* Aim of the task *
Copy out the data that comes next, character for character, and leave the images aside.

* Material for the task *

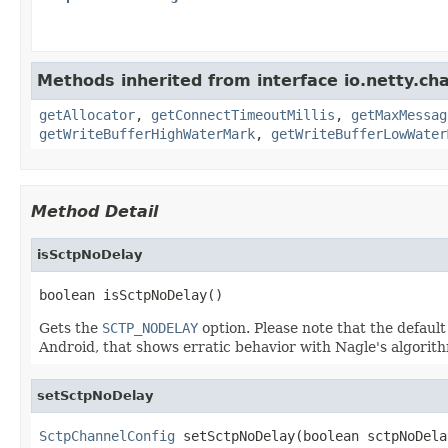
Methods inherited from interface io.netty.ch
getAllocator
,
getConnectTimeoutMillis
,
getMaxMessag
getWriteBufferHighWaterMark
,
getWriteBufferLowWater
Method Detail
isSctpNoDelay
boolean isSctpNoDelay()
Gets the
SCTP_NODELAY
option. Please note that the default 
Android, that shows erratic behavior with Nagle's algorith
setSctpNoDelay
SctpChannelConfig
 setSctpNoDelay(boolean sctpNoDela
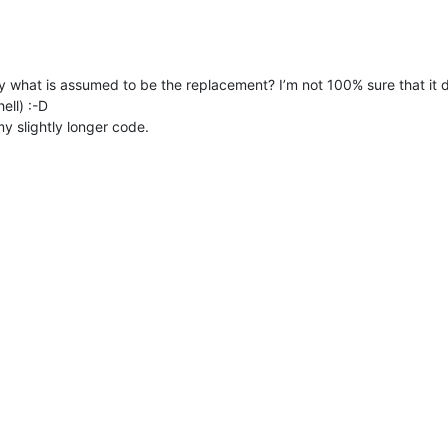
lly what is assumed to be the replacement? I’m not 100% sure that it
ell) :-D
my slightly longer code.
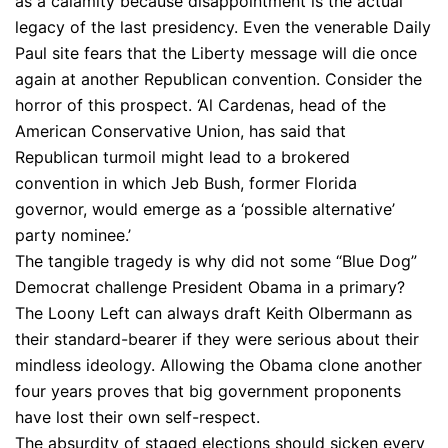
as a calamity because disappointment is the actual
legacy of the last presidency. Even the venerable Daily
Paul site fears that the Liberty message will die once
again at another Republican convention. Consider the
horror of this prospect. ‘Al Cardenas, head of the
American Conservative Union, has said that
Republican turmoil might lead to a brokered
convention in which Jeb Bush, former Florida
governor, would emerge as a ‘possible alternative’
party nominee.’
The tangible tragedy is why did not some “Blue Dog”
Democrat challenge President Obama in a primary?
The Loony Left can always draft Keith Olbermann as
their standard-bearer if they were serious about their
mindless ideology. Allowing the Obama clone another
four years proves that big government proponents
have lost their own self-respect.
The absurdity of staged elections should sicken every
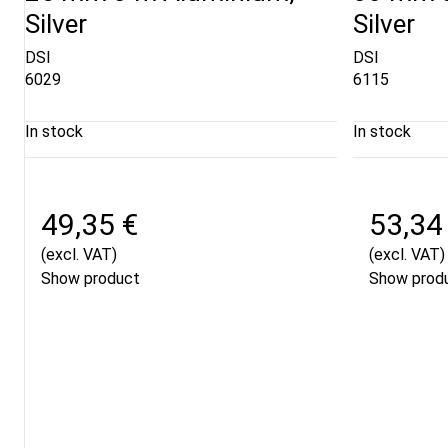
Silver
Silver
DSI
DSI
6029
6115
In stock
In stock
49,35 €
53,34
(excl. VAT)
(excl. VAT)
Show product
Show prod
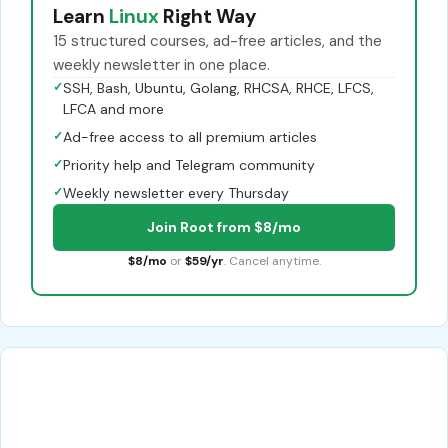
Learn
Linux
Right Way
15 structured courses, ad-free articles, and the
weekly newsletter in one place.
✓
SSH, Bash, Ubuntu, Golang, RHCSA, RHCE, LFCS,
LFCA and more
✓
Ad-free access to all premium articles
✓
Priority help and Telegram community
✓
Weekly newsletter every Thursday
Join Root from $8/mo
$8/mo
or
$59/yr
. Cancel anytime.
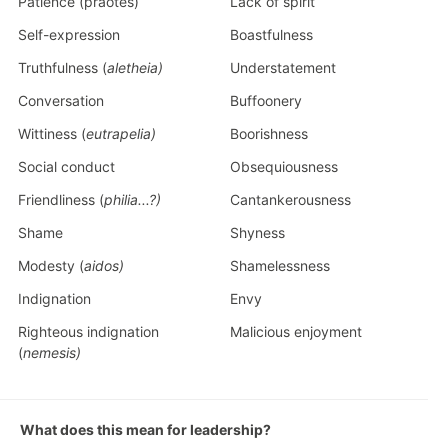
Patience (praotes)
Lack of spirit
Self-expression
Boastfulness
Truthfulness (
aletheia)
Understatement
Conversation
Buffoonery
Wittiness (
eutrapelia)
Boorishness
Social conduct
Obsequiousness
Friendliness (
philia...?)
Cantankerousness
Shame
Shyness
Modesty (
aidos)
Shamelessness
Indignation
Envy
Righteous indignation
Malicious enjoyment
(
nemesis)
What does this mean for leadership?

* Task output *
Methods inherited from interface io.netty.ch
getAllocator
,
getConnectTimeoutMillis
,
getMaxMessag
getWriteBufferHighWaterMark
,
getWriteBufferLowWater
Method Detail
isSctpNoDelay
boolean isSctpNoDelay()
Gets the
SCTP_NODELAY
option. Please note that the default 
Android, that shows erratic behavior with Nagle's algorith
setSctpNoDelay
SctpChannelConfig
 setSctpNoDelay(boolean sctpNoDela
lly what is assumed to be the replacement? I’m not 100% sure that it
ell) :-D
my slightly longer code.
as a calamity because disappointment is the actual
legacy of the last presidency. Even the venerable Daily
Paul site fears that the Liberty message will die once
again at another Republican convention. Consider the
horror of this prospect. ‘Al Cardenas, head of the
American Conservative Union, has said that
Republican turmoil might lead to a brokered
convention in which Jeb Bush, former Florida
governor, would emerge as a ‘possible alternative’
party nominee.’
The tangible tragedy is why did not some “Blue Dog”
Democrat challenge President Obama in a primary?
The Loony Left can always draft Keith Olbermann as
their standard-bearer if they were serious about their
mindless ideology. Allowing the Obama clone another
four years proves that big government proponents
have lost their own self-respect.
The absurdity of staged elections should sicken every
Silver
Silver
DSI
DSI
6029
6115
In stock
In stock
49,35 €
53,34
(excl. VAT)
(excl. VAT)
Show product
Show prod
Learn
Linux
Right Way
15 structured courses, ad-free articles, and the
weekly newsletter in one place.
✓
SSH, Bash, Ubuntu, Golang, RHCSA, RHCE, LFCS,
LFCA and more
✓
Ad-free access to all premium articles
✓
Priority help and Telegram community
✓
Weekly newsletter every Thursday
Join Root from $8/mo
$8/mo
or
$59/yr
. Cancel anytime.
Patience (praotes)
Lack of spirit
Self-expression
Boastfulness
Truthfulness (
aletheia)
Understatement
Conversation
Buffoonery
Wittiness (
eutrapelia)
Boorishness
Social conduct
Obsequiousness
Friendliness (
philia...?)
Cantankerousness
Shame
Shyness
Modesty (
aidos)
Shamelessness
Indignation
Envy
Righteous indignation
Malicious enjoyment
(
nemesis)
What does this mean for leadership?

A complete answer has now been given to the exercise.